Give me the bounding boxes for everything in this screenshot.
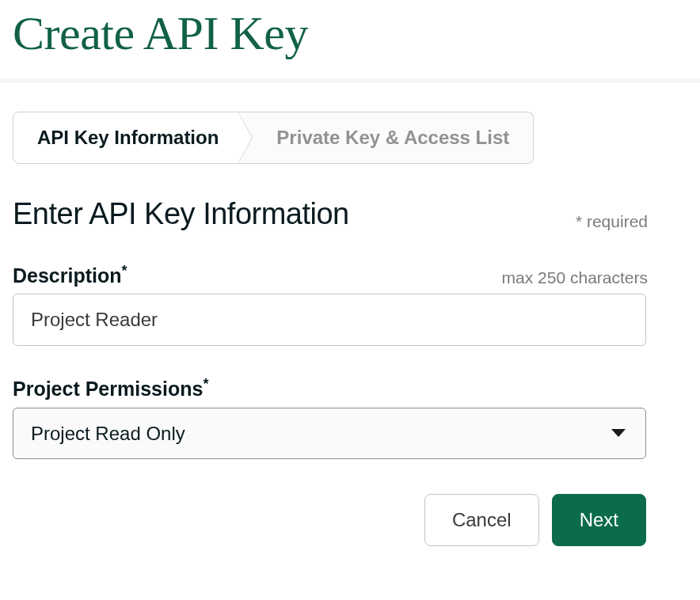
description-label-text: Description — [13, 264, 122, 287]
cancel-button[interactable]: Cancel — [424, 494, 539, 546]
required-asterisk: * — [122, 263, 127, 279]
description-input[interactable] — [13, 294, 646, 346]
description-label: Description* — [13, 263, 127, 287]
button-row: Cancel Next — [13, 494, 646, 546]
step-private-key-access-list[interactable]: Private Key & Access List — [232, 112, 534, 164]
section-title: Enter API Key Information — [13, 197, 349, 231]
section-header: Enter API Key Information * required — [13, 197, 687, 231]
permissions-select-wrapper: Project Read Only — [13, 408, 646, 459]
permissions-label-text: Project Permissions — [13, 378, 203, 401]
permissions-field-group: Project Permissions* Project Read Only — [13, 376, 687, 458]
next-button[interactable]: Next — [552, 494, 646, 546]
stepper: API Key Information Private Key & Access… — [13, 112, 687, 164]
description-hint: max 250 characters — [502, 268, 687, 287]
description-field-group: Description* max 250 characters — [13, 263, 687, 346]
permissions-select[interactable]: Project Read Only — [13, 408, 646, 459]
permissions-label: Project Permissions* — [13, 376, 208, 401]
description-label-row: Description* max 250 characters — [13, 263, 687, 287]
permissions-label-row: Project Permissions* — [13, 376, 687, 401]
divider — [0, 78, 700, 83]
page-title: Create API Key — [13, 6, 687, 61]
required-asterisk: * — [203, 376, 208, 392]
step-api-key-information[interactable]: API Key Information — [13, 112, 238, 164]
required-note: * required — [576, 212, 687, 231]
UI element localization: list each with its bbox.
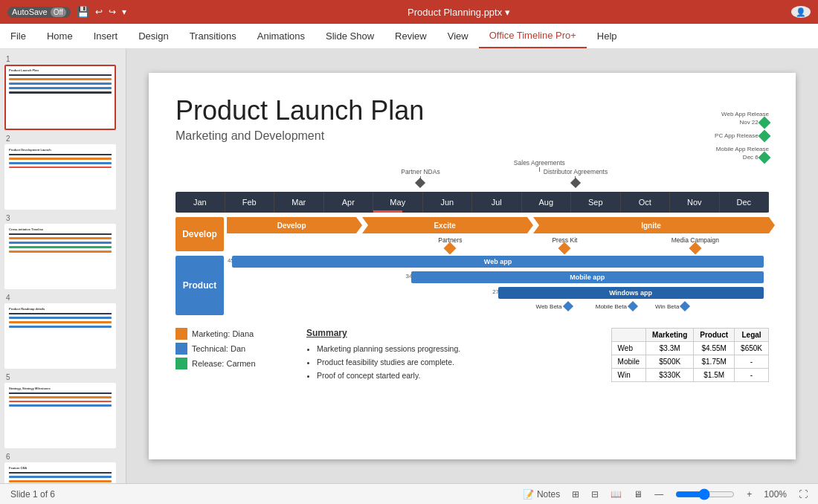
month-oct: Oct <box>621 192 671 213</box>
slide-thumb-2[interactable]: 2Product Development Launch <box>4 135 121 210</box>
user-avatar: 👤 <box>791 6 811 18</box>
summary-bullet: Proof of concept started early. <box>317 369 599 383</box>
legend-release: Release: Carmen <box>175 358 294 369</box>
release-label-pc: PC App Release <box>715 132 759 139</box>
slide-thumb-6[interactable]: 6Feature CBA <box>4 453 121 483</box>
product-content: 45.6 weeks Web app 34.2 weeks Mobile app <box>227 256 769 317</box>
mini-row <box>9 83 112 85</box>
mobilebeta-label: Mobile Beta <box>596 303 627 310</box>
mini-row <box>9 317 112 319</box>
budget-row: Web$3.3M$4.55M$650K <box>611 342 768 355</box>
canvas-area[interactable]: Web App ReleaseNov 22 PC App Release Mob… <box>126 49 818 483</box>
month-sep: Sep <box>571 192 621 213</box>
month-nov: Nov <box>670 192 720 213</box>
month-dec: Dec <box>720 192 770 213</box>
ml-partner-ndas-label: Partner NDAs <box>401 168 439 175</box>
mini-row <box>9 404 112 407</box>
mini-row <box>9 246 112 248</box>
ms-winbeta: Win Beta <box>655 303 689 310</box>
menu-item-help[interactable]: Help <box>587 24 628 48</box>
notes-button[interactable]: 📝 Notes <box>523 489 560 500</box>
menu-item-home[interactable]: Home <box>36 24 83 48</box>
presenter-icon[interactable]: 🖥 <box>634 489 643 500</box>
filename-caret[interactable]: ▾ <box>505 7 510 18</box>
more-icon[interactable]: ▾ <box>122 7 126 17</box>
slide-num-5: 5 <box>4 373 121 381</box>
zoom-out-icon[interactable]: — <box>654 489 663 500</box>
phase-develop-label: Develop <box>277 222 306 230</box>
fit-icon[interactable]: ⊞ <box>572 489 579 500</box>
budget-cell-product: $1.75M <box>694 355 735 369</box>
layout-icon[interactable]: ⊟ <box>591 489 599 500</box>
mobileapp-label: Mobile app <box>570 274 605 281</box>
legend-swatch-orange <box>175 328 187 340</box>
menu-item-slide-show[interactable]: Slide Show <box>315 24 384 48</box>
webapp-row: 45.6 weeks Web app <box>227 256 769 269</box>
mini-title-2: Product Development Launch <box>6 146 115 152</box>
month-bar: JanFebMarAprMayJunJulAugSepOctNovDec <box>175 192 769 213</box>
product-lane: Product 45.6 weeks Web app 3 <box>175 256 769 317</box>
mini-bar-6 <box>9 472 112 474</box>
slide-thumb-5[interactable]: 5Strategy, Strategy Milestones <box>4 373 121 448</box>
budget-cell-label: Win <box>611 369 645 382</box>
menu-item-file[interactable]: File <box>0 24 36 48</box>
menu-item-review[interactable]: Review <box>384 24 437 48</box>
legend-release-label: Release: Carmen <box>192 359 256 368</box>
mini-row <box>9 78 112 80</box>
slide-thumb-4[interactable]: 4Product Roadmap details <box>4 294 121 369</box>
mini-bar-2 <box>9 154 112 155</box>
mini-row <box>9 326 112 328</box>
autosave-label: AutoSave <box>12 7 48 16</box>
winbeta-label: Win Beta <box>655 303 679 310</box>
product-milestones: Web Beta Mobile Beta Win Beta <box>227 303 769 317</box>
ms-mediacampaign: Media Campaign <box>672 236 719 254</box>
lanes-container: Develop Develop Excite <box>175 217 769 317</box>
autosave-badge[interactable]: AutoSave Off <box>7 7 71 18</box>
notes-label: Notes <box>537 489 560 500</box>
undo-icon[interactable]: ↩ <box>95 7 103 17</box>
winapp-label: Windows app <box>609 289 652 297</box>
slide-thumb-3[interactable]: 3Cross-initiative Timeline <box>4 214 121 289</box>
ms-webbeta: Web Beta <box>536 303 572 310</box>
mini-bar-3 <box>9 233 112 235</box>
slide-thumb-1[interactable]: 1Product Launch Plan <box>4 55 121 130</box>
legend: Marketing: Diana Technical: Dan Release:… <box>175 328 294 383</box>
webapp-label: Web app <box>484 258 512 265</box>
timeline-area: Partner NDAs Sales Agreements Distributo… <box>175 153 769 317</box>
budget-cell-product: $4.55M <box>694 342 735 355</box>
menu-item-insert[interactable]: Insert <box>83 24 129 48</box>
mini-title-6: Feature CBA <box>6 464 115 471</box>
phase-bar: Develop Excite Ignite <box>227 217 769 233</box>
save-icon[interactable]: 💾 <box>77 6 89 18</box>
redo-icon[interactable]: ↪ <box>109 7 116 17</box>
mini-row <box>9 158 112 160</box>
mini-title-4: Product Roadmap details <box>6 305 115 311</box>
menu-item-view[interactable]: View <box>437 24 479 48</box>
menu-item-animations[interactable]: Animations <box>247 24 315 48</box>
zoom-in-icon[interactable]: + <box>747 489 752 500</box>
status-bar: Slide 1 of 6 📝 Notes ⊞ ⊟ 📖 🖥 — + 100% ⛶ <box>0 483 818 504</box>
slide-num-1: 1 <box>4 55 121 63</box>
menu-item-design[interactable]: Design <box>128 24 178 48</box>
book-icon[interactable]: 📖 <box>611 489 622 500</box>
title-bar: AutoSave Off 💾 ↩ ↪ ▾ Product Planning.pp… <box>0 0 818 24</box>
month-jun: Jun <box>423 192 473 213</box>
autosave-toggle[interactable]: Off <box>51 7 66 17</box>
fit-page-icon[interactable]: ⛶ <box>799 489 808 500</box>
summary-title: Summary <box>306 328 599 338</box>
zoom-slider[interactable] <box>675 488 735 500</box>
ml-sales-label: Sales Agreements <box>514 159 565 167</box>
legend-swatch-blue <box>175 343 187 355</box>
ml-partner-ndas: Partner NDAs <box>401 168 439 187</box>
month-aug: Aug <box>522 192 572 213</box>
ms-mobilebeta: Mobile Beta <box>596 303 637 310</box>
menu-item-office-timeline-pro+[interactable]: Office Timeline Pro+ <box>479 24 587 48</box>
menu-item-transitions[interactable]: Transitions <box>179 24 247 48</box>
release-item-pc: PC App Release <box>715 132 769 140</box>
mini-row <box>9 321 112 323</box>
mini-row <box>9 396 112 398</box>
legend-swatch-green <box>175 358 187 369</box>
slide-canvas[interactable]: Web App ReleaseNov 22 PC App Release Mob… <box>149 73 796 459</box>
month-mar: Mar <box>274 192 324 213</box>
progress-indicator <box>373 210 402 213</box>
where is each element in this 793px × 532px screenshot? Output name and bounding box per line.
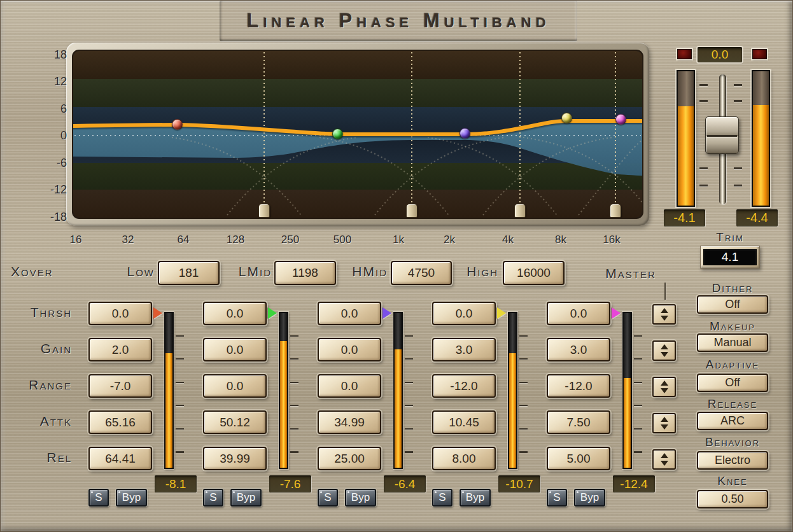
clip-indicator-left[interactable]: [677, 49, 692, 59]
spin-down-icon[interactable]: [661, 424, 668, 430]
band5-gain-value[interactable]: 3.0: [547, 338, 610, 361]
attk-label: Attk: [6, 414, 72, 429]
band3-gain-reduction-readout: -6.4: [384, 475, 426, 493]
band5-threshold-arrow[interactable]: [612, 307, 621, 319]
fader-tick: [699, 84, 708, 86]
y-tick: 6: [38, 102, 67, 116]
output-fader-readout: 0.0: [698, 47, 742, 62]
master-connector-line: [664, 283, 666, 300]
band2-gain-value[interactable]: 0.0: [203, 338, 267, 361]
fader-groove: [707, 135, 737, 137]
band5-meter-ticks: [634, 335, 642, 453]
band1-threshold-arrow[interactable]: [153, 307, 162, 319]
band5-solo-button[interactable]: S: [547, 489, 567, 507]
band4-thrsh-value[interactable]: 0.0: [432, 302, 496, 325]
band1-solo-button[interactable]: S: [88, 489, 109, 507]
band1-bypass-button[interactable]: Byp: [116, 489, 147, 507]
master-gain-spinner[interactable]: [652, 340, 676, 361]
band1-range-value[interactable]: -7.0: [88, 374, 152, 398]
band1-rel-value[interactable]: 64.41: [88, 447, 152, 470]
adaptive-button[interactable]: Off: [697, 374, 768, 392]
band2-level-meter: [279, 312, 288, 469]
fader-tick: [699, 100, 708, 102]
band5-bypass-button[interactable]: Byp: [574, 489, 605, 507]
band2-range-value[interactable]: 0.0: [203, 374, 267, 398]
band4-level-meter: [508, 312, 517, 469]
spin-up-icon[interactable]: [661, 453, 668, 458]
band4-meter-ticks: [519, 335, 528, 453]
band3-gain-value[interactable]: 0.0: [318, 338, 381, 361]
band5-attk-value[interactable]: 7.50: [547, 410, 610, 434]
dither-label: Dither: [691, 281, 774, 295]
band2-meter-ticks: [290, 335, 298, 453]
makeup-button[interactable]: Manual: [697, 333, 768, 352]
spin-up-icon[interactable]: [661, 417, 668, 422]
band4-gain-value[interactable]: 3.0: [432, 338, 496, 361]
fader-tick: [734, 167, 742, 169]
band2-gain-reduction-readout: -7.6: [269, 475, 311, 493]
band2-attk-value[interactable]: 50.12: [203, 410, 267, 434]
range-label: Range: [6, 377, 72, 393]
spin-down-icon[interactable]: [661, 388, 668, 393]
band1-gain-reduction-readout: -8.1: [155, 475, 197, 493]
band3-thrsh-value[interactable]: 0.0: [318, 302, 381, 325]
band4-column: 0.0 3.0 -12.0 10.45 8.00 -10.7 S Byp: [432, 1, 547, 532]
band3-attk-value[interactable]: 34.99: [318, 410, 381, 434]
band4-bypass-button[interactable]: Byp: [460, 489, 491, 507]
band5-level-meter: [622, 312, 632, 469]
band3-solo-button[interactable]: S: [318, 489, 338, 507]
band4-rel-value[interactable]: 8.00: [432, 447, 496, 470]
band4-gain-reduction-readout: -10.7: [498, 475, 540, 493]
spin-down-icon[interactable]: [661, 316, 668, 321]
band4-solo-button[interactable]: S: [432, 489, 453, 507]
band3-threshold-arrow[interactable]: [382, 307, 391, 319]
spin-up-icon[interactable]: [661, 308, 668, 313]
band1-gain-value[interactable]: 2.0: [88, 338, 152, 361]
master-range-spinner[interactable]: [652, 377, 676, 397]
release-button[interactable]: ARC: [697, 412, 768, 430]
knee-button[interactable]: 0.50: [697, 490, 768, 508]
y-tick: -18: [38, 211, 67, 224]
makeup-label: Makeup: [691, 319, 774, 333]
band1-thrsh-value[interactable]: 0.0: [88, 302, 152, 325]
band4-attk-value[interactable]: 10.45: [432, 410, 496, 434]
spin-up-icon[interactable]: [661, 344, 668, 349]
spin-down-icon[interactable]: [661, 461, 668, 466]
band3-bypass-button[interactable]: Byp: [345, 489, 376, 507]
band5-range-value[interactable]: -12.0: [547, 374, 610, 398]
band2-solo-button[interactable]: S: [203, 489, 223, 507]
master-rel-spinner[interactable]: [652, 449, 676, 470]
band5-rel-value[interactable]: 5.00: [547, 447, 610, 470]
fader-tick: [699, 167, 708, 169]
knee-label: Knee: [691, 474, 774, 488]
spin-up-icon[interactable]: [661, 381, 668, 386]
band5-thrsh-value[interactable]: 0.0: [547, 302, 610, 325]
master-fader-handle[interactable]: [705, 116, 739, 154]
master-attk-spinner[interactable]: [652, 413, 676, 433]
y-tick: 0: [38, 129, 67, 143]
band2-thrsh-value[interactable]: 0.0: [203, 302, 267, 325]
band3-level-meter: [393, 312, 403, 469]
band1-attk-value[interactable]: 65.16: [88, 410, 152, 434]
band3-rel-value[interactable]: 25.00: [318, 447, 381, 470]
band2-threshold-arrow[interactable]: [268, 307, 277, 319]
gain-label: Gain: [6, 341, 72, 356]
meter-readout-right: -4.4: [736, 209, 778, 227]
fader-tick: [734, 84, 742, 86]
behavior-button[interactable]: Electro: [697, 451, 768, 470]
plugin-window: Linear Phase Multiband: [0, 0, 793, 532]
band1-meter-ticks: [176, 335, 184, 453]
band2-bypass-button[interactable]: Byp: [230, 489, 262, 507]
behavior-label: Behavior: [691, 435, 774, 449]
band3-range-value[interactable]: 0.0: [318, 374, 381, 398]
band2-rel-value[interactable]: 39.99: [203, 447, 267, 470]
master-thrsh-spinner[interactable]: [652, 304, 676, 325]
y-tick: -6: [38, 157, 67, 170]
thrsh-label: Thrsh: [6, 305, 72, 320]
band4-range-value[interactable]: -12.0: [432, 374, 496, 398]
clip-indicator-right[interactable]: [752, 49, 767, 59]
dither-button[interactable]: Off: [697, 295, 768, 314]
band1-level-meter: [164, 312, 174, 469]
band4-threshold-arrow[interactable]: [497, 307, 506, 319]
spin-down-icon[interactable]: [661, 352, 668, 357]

GOAL OF THE EXERCISE
From the entries, report every line in which the string "characters" occurs.

SOLUTION TO THIS PROBLEM
description-hint: max 250 characters — [502, 268, 687, 287]
description-field-group: Description* max 250 characters — [13, 263, 687, 346]
description-label-row: Description* max 250 characters — [13, 263, 687, 287]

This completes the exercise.